Physicochemical Factors That Favor Conjugation of an Antibiotic Resistant Plasmid in Non-growing Bacterial Cultures in the Absence and Presence of Antibiotics

Abstract

Horizontal gene transfer (HGT) of antibiotic resistance genes has received increased scrutiny from the scientific community in recent years owing to the public health threat associated with antibiotic resistant bacteria. Most studies have examined HGT in growing cultures. We examined conjugation in growing and non-growing cultures of E. coli using a conjugative multi antibiotic and metal resistant plasmid to determine physiochemical parameters that favor horizontal gene transfer. The conjugation frequency in growing and non-growing cultures was generally greater under shaken than non-shaken conditions, presumably due to increased frequency of cell collisions. Non-growing cultures in 9.1 mM NaCl had a similar conjugation frequency to that of growing cultures in Luria-Bertaini broth, whereas those in 1 mM or 90.1 mM NaCl were much lower. This salinity effect on conjugation was attributed to differences in cell-cell interactions and conformational changes in cell surface macromolecules. In the presence of antibiotics, the conjugation frequencies of growing cultures did not increase, but in non-growing cultures of 9.1 mM NaCl supplemented with Cefotaxime the conjugation frequency was as much as nine times greater than that of growing cultures. The mechanism responsible for the increased conjugation in non-growing bacteria was attributed to the likely lack of penicillin-binding protein 3 (the target of Cefotaxime), in non-growing cells that enabled Cefotaxime to interact with the plasmid and induce conjugation. Our results suggests that more attention may be owed to HGT in non-growing bacteria as most bacteria in the environment are likely not growing and the proposed mechanism for increased conjugation may not be unique to the bacteria/plasmid system we studied.

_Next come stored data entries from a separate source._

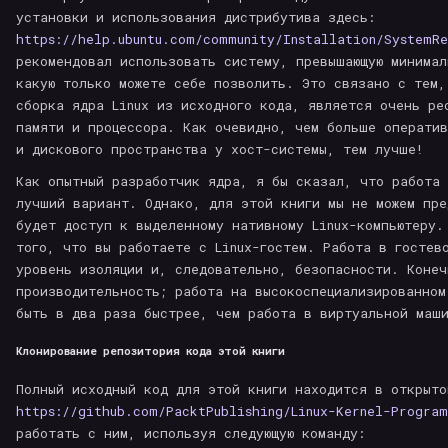
установки и использования дистрибутива здесь:
https://help.ubuntu.com/community/Installation/SystemRe
рекомендовал использовать систему, превышающую минимал
какую только можете себе позволить. Это связано с тем,
сборка ядра Linux из исходного кода, является очень ре
памяти и процессора. Как очевидно, чем больше оператив
и дискового пространства у хост-системы, тем лучше!
Как опытный разработчик ядра, я бы сказал, что работа 
лучший вариант. Однако, для этой книги мы не можем пре
будет доступ к выделенному нативному Linux-компьютеру.
того, что вы работаете с Linux-гостем. Работа в гостев
уровень изоляции и, следовательно, безопасности. Конеч
производительность; работа на высокоспециализированном
быть в два раза быстрее, чем работа в виртуальной маши
Клонирование репозитория кода этой книги
Полный исходный код для этой книги находится в открыто
https://github.com/PacktPublishing/Linux-Kernel-Progra
работать с ним, используя следующую команду: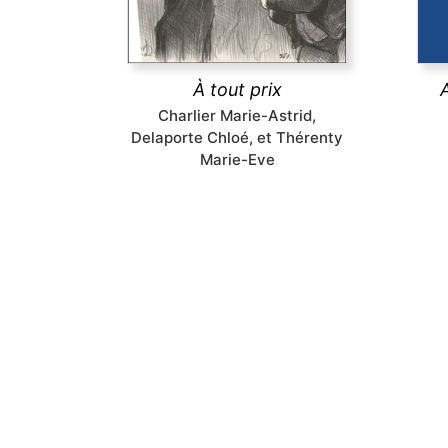
télévision, musiques populaires,
l’usa
art contemporain, bande
t
dessinée, jeux vidéo), du XIX
siècle à nos jours.
À tout prix
Charlier Marie-Astrid,
découvrir
Delaporte Chloé, et Thérenty
Marie-Eve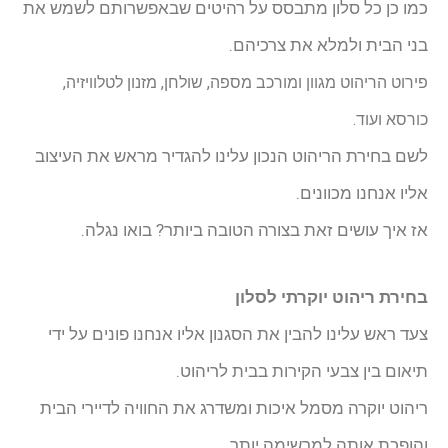
כמו כן כל סלון מתבסס על רהיטים שבאפשרותם לשמש את
בני הבית ולמלא את צרכיהם.
פירוט הריהוט מגוון ומורכב מספה, שולחן, מזנון לטלוויזיה,
כורסא ועוד.
לשם בחירת הריהוט הנכון עלינו להגדיר מראש את העיצוב
אליו אנחנו מכוונים.
אז איך עושים זאת בצורה הטובה ביותר? בואו נגלה.
בחירת ריהוט יוקרתי לסלון
צעד ראש עלינו להבין את הסגנון אליו אנחנו פונים על ידי
תיאום בין צבעי הקירות בבית לריהוט.
ריהוט יוקרה מסמל איכות ומשדרג את החוויה לדיירי הבית
והופכת אותה למרשימה יותר.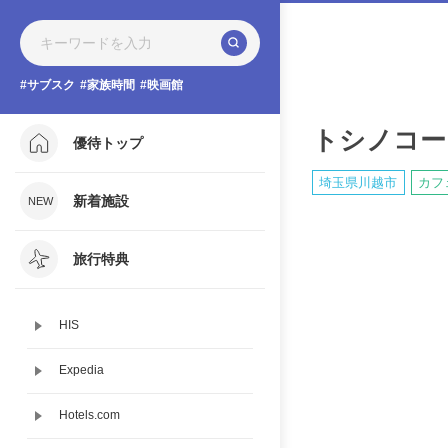
サブスク
家族時間
映画館
トシノコー
優待トップ
埼玉県川越市
カフ
新着施設
旅行特典
HIS
Expedia
Hotels.com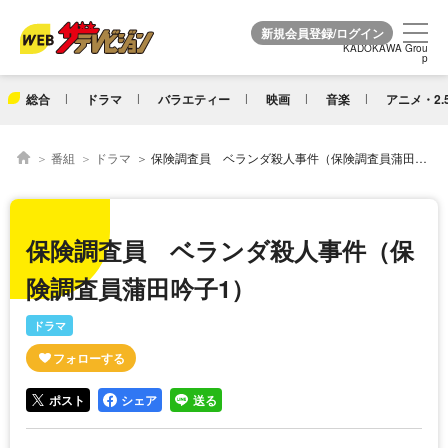
KADOKAWA Grou
KADOKAWA Grou
p
p
総合
ドラマ
バラエティー
映画
音楽
アニメ・2.
番組
ドラマ
保険調査員 ベランダ殺人事件（保険調査員蒲田吟子1）
保険調査員 ベランダ殺人事件（保
険調査員蒲田吟子1）
ドラマ
ポスト
シェア
送る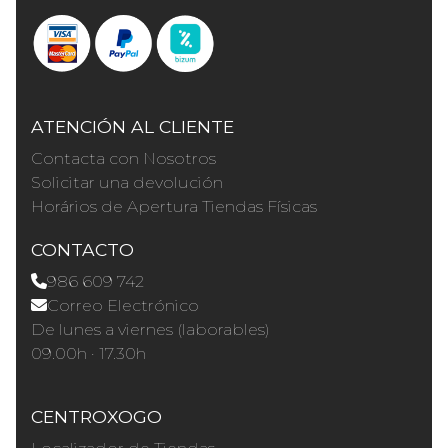
ATENCIÓN AL CLIENTE
Contacta con Nosotros
Solicitar una devolución
Horários de Apertura Tiendas Físicas
CONTACTO
986 609 742
Correo Electrónico
De lunes a viernes (laborables)
09.00h · 17.30h
CENTROXOGO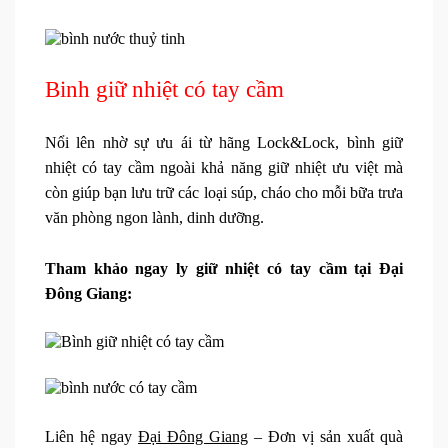
Binh giữ nhiệt có tay cầm
Nổi lên nhờ sự ưu ái từ hãng Lock&Lock, bình giữ
nhiệt có tay cầm ngoài khả năng giữ nhiệt ưu việt mà
còn giúp bạn lưu trữ các loại súp, cháo cho mỗi bữa trưa
văn phòng ngon lành, dinh dưỡng.
Tham khảo ngay ly giữ nhiệt có tay cầm tại Đại
Đông Giang:
Liên hệ ngay
Đại Đông Giang
– Đơn vị sản xuất quà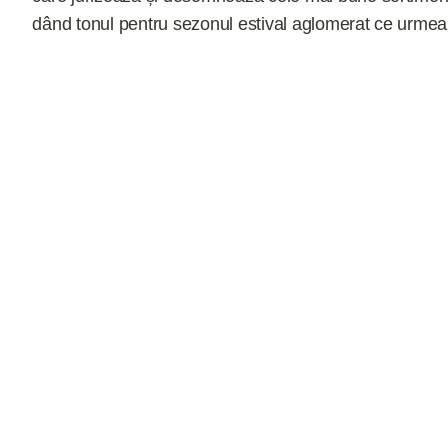
dând tonul pentru sezonul estival aglomerat ce urmea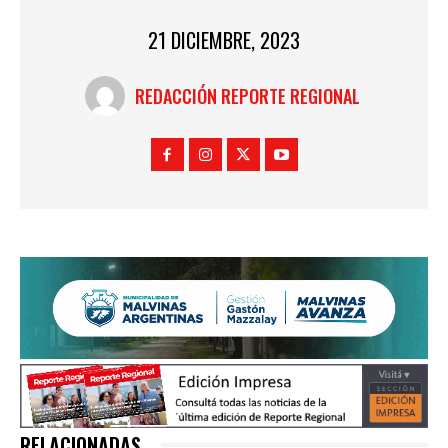
21 DICIEMBRE, 2023
REDACCIÓN REPORTE REGIONAL
RELACIONADAS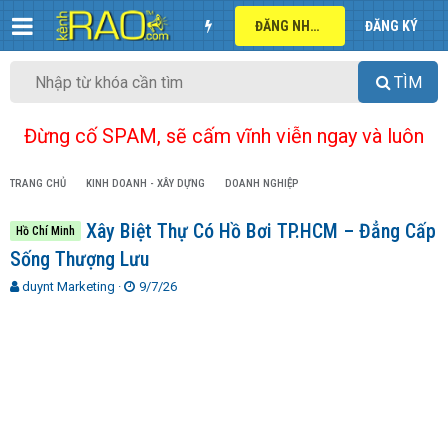
ĐĂNG NHẬP
ĐĂNG KÝ
TÌM
Đừng cố SPAM, sẽ cấm vĩnh viễn ngay và luôn
TRANG CHỦ
KINH DOANH - XÂY DỰNG
DOANH NGHIỆP
Xây Biệt Thự Có Hồ Bơi TP.HCM – Đẳng Cấp
Hồ Chí Minh
Sống Thượng Lưu
T
N
duynt Marketing
9/7/26
h
g
r
à
e
y
a
g
d
ử
s
i
t
a
r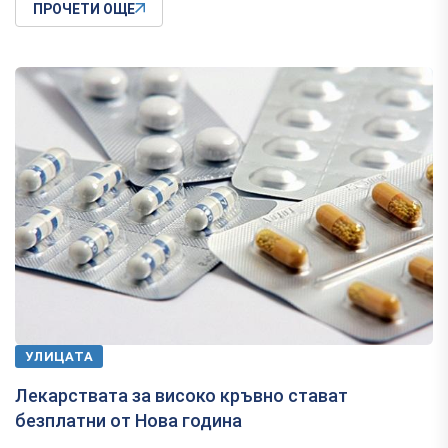
ПРОЧЕТИ ОЩЕ
УЛИЦАТА
Лекарствата за високо кръвно стават
безплатни от Нова година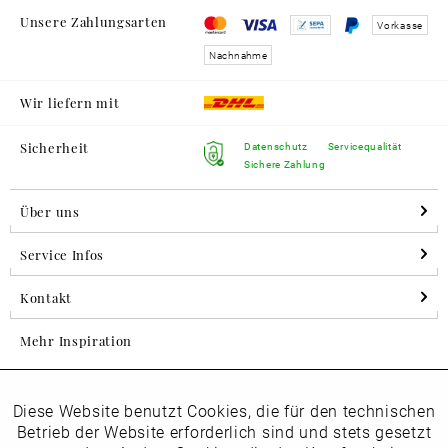
Unsere Zahlungsarten
Vorkasse
Nachnahme
Wir liefern mit
Sicherheit
Datenschutz
Servicequalität
Sichere Zahlung
Über uns
Service Infos
Kontakt
Mehr Inspiration
Diese Website benutzt Cookies, die für den technischen
Aktiv
Folgen Sie uns auf Instagram
Funktionale
Betrieb der Website erforderlich sind und stets gesetzt
horsch_schuhe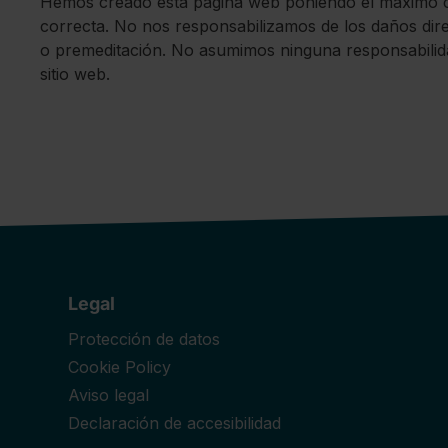
Hemos creado esta página web poniendo el máximo cui
correcta. No nos responsabilizamos de los daños dire
o premeditación. No asumimos ninguna responsabilidad
sitio web.
Legal
Protección de datos
Cookie Policy
Aviso legal
Declaración de accesibilidad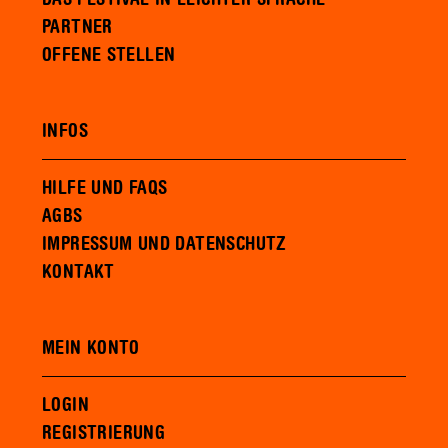
PARTNER
OFFENE STELLEN
INFOS
HILFE UND FAQS
AGBS
IMPRESSUM UND DATENSCHUTZ
KONTAKT
MEIN KONTO
LOGIN
REGISTRIERUNG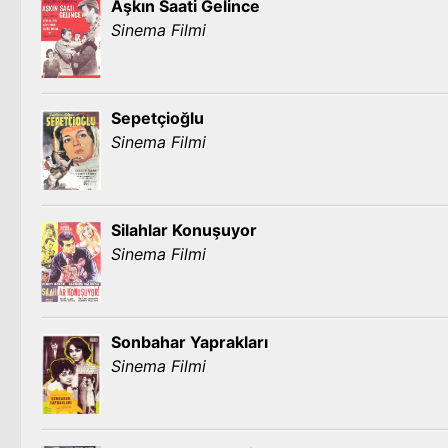
Aşkın Saati Gelince
Sinema Filmi
Sepetçioğlu
Sinema Filmi
Silahlar Konuşuyor
Sinema Filmi
Sonbahar Yaprakları
Sinema Filmi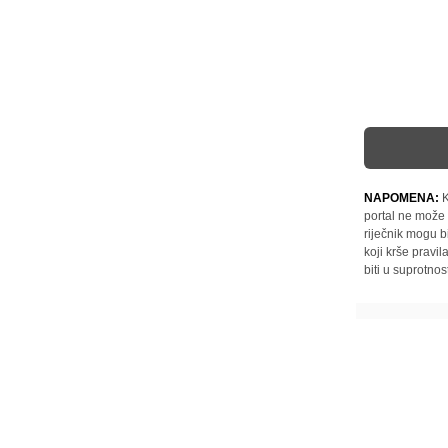
NAPOMENA:
K
portal ne može 
riječnik mogu b
koji krše pravi
biti u suprotnos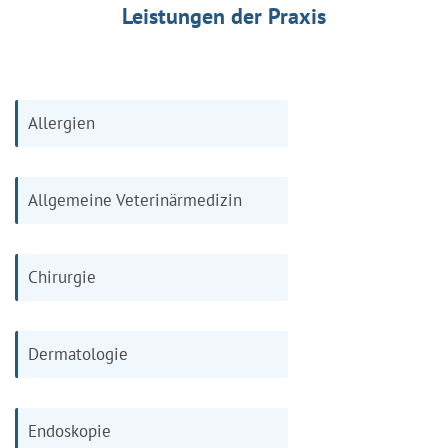
Leistungen der Praxis
Allergien
Allgemeine Veterinärmedizin
Chirurgie
Dermatologie
Endoskopie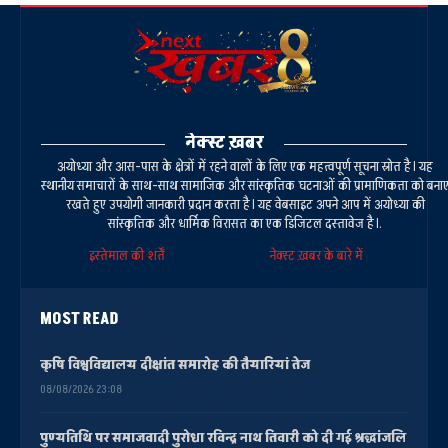
नेक्स्ट ख़बर
अयोध्या और आस-पास के क्षेत्रों में रहने वालों के लिए एक महत्वपूर्ण सूचना स्रोत है। यह
स्थानीय समाचारों के साथ-साथ सामाजिक और सांस्कृतिक घटनाओं की प्रामाणिकता को बना
रखते हुए उपयोगी जानकारी प्रदान करता है। यह वेबसाइट अपने आप में अयोध्या की
सांस्कृतिक और धार्मिक विरासत का एक डिजिटल दस्तावेज है।.
इस्तेमाल की शर्तें
नेक्स्ट ख़बर के बारे में
MOST READ
कृषि विश्वविद्यालय दीक्षांत समारोह की तैयारियां तेज
08/08/2026 23:08
पुण्यतिथि पर समाजवादी पुरोधा रविन्द्र नाथ तिवारी को दी गई श्रद्धांजलि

Keywords: antibiotic resistance; conjugation; horizontal gene transfer; non-growing bacteria; salinity; β-lactam antibiotics.

Figure 1

Conjugation frequencies in shaken and non-shaken cultures at 37°C without antibiotics. Red-Shaken Cultures, Blue-Non-shaken cultures. Error bars represent standard deviation.

Figure 2

Conjugation frequencies at 37°C in the presence of antibiotics, Non-shaken cultures. Blue control cultures (no antibiotics). Red-CFX(25 μg/ml), Orange-AMP(25 μg/ml). Black star = not statistically significant relative to control culture of same solution chemistry. See Materials and Methods section for description of antibiotic abbreviations. Error bars represent standard deviation.

Figure 3

Conjugation frequencies at 37°C in the presence of antibiotics, Shaken cultures. Blue control cultures (no antibiotics). Red-CFX(25 μg/ml), Orange-AMP(25 μg/ml). Black star = not statistically significant relative to control culture of same solution chemistry. See Materials and Methods section for description of antibiotic abbreviations. Error bars represent standard deviation.

Figure 4

Conjugation frequencies in the presence of sub-inhibitory concentrations of antibiotics at 37°C, Non-shaken cultures. Blue-Control cultures (no antibiotics), Red-CFX(0.1 μg/ml), Orange-AMP(1 μg/ml), Green-KAN(1 μg/ml), Purple-GEN(1 μg/ml). Black star = not statistically significant relative to control culture of same solution chemistry. See Materials and Methods section for description of antibiotic abbreviations. Error bars represent standard deviation.

Figure 5

Conjugation frequencies in the presence of sub-inhibitory concentrations of antibiotics at 37°C, Shaken cultures. Blue-Control cultures (no antibiotics), Red-CFX(0.1 μg/ml), Orange-AMP(1 μg/ml), Green-KAN(1 μg/ml), Purple-GEN(1 μg/ml). Black star = not statistically significant relative to control culture of same solution chemistry. See Materials and Methods section for description of antibiotic abbreviations. Error bars represent standard deviation.